TASK INSTRUCTIONS.
Every line of the entries below from the one containing "But while the" to the one containing "What mold remediation professionals do", both ends included, must be written out exactly. No other line belongs in the answer.

Dataset items
####################

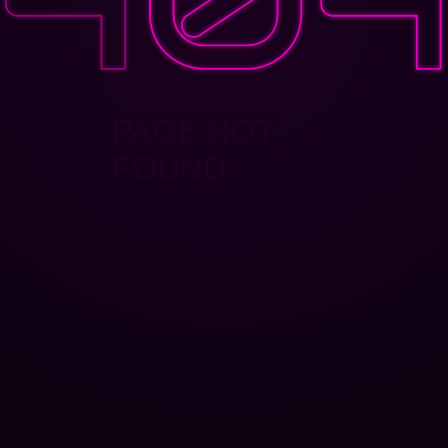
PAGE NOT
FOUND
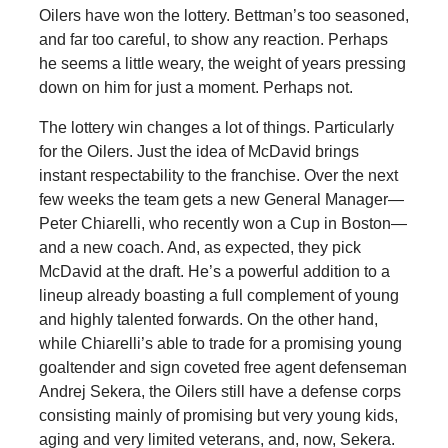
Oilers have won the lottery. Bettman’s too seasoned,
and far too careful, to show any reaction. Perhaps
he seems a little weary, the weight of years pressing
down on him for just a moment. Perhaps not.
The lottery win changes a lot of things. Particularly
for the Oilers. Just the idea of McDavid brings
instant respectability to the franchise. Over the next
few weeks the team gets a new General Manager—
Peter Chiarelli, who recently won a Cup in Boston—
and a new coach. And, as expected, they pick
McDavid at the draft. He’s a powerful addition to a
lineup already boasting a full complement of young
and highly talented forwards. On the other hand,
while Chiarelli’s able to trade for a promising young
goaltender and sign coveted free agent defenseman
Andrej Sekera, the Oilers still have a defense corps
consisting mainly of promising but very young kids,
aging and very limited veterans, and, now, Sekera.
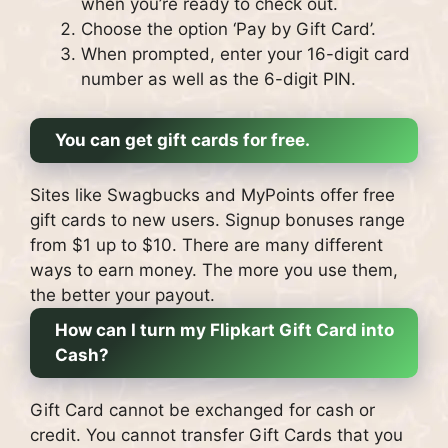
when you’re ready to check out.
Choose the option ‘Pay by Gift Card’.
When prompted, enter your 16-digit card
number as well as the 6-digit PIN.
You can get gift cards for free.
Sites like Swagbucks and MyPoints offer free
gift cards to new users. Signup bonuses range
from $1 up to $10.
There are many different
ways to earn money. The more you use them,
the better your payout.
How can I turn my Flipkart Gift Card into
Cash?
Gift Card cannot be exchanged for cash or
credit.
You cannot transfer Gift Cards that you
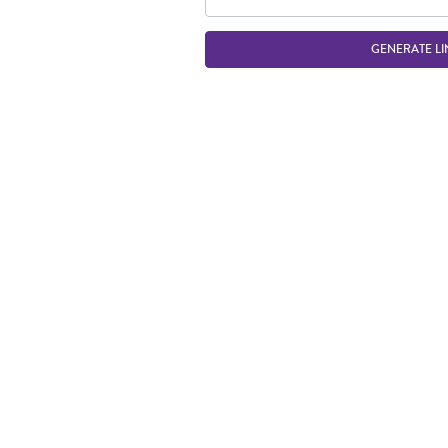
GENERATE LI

####################

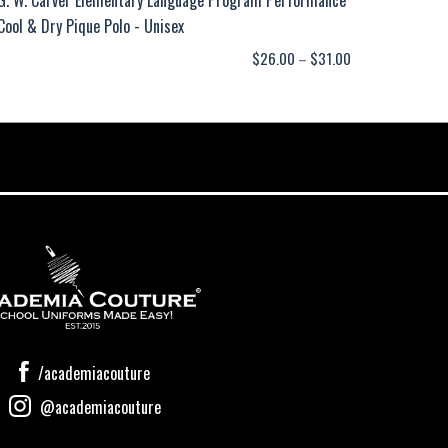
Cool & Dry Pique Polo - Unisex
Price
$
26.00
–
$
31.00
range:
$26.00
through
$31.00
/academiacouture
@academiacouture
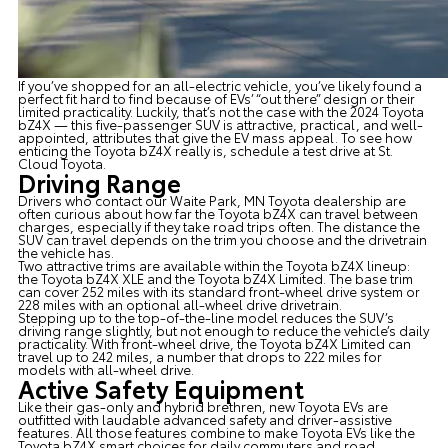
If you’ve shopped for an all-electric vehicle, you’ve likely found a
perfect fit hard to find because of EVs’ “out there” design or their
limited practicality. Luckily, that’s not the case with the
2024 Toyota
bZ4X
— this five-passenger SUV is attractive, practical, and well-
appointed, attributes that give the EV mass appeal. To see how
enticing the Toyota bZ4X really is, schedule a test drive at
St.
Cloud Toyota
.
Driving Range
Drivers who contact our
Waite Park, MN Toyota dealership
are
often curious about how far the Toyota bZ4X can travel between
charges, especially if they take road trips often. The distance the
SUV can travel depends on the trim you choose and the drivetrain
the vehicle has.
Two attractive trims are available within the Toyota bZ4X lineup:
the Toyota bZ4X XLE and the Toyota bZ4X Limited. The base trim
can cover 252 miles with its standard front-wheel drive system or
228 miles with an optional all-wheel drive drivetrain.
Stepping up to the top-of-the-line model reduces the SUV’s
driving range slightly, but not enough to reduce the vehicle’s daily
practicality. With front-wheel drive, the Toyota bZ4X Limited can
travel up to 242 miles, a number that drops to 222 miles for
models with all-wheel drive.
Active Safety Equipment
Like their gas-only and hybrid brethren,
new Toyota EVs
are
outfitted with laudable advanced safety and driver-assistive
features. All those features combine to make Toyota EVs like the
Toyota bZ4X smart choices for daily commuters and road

####################

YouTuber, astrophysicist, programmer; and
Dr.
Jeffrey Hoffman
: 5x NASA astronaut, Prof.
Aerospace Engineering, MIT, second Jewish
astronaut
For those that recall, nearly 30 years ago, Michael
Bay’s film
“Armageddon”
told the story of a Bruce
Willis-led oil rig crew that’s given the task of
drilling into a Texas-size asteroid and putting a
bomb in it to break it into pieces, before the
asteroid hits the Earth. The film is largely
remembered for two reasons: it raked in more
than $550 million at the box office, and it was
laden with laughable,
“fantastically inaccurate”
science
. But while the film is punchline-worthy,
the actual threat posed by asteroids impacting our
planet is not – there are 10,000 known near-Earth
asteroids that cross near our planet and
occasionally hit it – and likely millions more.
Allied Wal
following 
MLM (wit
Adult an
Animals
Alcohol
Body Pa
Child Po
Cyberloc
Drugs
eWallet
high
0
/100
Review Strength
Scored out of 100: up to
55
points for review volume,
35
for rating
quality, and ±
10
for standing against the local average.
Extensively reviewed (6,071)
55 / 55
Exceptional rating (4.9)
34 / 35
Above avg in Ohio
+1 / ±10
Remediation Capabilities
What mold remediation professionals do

####################

EXPECTED ANSWER.
. But while the film is punchline-worthy,
the actual threat posed by asteroids impacting our
planet is not – there are 10,000 known near-Earth
asteroids that cross near our planet and
occasionally hit it – and likely millions more.
Allied Wal
following 
MLM (wit
Adult an
Animals
Alcohol
Body Pa
Child Po
Cyberloc
Drugs
eWallet
high
0
/100
Review Strength
Scored out of 100: up to
55
points for review volume,
35
for rating
quality, and ±
10
for standing against the local average.
Extensively reviewed (6,071)
55 / 55
Exceptional rating (4.9)
34 / 35
Above avg in Ohio
+1 / ±10
Remediation Capabilities
What mold remediation professionals do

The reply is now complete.